What you need to do ->
Look through the data and write out every line with the word "that" in it.

Entries supplied ->
_ _ _ _

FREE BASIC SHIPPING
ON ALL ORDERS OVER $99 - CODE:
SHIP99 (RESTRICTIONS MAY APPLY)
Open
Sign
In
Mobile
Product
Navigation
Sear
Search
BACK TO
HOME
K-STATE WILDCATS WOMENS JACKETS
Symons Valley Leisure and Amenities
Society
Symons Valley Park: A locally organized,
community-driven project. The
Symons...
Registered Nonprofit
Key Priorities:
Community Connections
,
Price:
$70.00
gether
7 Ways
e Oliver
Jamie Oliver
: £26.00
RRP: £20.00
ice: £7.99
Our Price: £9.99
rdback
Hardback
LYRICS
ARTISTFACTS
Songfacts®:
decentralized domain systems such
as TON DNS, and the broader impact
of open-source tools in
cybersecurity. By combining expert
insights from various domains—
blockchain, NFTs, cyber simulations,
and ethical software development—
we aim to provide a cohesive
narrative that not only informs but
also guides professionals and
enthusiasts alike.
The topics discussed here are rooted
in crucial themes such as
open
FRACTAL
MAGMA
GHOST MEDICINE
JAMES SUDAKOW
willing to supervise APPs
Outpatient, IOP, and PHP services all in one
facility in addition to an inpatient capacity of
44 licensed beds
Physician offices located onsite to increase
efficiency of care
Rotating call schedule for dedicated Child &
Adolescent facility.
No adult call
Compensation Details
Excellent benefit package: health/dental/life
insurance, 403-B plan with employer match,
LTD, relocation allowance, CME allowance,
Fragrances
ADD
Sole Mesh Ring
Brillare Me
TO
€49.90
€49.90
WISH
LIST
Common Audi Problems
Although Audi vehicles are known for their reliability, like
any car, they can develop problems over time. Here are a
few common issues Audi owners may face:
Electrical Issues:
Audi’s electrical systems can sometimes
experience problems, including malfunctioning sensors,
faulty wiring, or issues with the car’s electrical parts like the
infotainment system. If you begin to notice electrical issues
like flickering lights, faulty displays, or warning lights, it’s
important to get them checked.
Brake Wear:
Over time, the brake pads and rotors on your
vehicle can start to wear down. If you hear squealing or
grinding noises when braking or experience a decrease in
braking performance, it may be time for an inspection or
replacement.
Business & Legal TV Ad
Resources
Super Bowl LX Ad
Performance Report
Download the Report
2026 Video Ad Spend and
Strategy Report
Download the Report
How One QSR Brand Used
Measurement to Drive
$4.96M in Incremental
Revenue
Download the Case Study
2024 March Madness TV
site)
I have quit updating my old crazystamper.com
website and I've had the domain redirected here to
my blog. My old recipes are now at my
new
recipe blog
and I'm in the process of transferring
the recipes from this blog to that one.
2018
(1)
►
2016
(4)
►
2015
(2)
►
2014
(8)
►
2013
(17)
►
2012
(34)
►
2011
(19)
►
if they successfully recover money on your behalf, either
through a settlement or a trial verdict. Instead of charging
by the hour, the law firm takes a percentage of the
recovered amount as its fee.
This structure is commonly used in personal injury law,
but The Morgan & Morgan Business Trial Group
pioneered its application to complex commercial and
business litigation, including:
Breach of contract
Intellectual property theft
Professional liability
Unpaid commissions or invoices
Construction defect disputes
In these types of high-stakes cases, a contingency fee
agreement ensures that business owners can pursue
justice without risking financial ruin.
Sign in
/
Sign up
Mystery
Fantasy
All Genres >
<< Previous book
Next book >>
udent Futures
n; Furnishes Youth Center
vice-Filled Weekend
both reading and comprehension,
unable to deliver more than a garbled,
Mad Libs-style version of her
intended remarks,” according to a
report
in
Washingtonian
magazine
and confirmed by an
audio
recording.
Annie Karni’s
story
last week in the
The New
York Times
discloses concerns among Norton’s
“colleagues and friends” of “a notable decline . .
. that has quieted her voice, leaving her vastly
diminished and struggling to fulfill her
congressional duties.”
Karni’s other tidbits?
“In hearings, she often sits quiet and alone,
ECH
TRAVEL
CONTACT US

_ _ _ _

Response below ->
narrative that not only informs but
the recipes from this blog to that one.
agreement ensures that business owners can pursue
. that has quieted her voice, leaving her vastly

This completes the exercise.